I did the search beforehand and the only mention I could find of Cafe Central, 1437 W. Chicago, was a passing reference to its existence by Jeff B, who hadn't actually eaten there. I kind of think it may have been slammed in that Reader "Puerto Rican Plus" thing, but I can't find it at the moment. Anyway, let's go to the quick verdict:
This should be a famous Chicago place. People should know "Cafe Central." Chowhounds should groan when someone mentions Cafe Central for the millionth time, and say "No, the place that's way better than Cafe Central is..."

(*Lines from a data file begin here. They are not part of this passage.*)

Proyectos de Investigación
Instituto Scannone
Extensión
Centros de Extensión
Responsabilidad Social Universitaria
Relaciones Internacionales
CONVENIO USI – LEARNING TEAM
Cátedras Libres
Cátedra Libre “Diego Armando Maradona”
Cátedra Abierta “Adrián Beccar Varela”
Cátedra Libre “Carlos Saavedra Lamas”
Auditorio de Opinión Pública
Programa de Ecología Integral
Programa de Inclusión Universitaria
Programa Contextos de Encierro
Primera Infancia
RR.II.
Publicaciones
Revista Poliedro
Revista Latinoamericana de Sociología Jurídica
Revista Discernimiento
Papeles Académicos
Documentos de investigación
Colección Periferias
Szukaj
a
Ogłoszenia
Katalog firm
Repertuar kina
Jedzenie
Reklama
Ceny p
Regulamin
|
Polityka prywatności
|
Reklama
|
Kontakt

The food, based on what I had today, is not the main reason. I'm not saying it wasn't pretty good, but I ordered something kind of unusual and I ought to eat more conventional things before I can judge its position more fairly. But Cafe Central has all the other elements that should make it the Puerto Rican Manny's, the Puerto Rican Lou Mitchell's, the Puerto Rican River Kwai full of latenight hipsters staving off the munchies:
- Established 1950 (the shirts of the staff say so)

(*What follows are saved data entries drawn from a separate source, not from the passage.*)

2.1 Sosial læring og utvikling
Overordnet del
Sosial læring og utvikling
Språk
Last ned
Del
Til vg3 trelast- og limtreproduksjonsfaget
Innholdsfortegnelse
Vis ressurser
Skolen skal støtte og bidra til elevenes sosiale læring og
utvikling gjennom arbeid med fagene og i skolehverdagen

- Authentically grimy diner atmosphere complete with 60s-era signage and typography (I don't mean Peter Max 60s, I mean faux Old West/Circus, like Barnum & Bagel)

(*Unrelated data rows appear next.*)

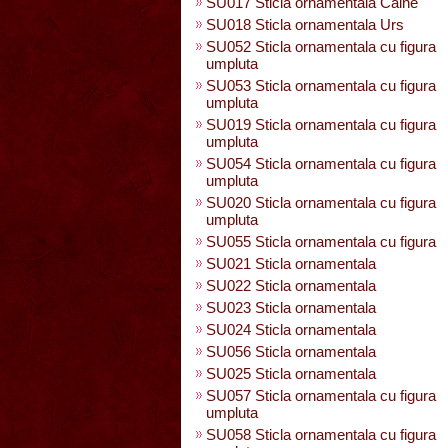
SU017 Sticla ornamentala Caine
SU018 Sticla ornamentala Urs
SU052 Sticla ornamentala cu figura
umpluta
SU053 Sticla ornamentala cu figura
umpluta
SU019 Sticla ornamentala cu figura
umpluta
SU054 Sticla ornamentala cu figura
umpluta
SU020 Sticla ornamentala cu figura
umpluta
SU055 Sticla ornamentala cu figura
SU021 Sticla ornamentala
SU022 Sticla ornamentala
SU023 Sticla ornamentala
SU024 Sticla ornamentala
SU056 Sticla ornamentala
SU025 Sticla ornamentala
SU057 Sticla ornamentala cu figura
umpluta
SU058 Sticla ornamentala cu figura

- Packed at lunchtime with real Chicagoans including cops
- Located in transitioning-to-yuppie hip neighborhood near downtown (it's right across from Flo and the extremely LA-chic storefront of some nightclub which is so hip it doesn't even seem to have a name)
And yet the hipsters seem not to have found it in great numbers yet. Go figure.
Anyway, so after Marta's several weeks back my friend Wyatt said, we gotta go to Cafe Central and have mofongo. What is mofongo, I ask. It's like Puerto Rican polenta, he says, sort of green plantain and corn and stuff mashed into a ball. Very peasanty. Well, as long as it doesn't require being chewed by someone else first, like some South American tribal delicacy I saw on a documentary once, I said.
So I ordered dos chuletas and mofongo. And get two thin pork chops which, though salted and fried into a curl of shoe leather consistency, are surprisingly juicy, and prove much less of a challenge to finish off than I expect at first. And next to them... a ball of what looks like pizza dough, with bits of corn in it. I try not to make unfortunate visual comparisons which would put me off eating, and take a bite. It's starch 'n' garlic, basically. Very much tastes like something peasants would live on. You could grow up loving it, I think. I didn't, so it's probably not something I'd go out of my way to have again. Wyatt says in Puerto Rico you get a little cup of broth which helps make it go down easier, like gravy on mashed potatoes. But it's savory, it's filling. I'm not going to leave this place unsatisfied.
I will go back and try other things soon.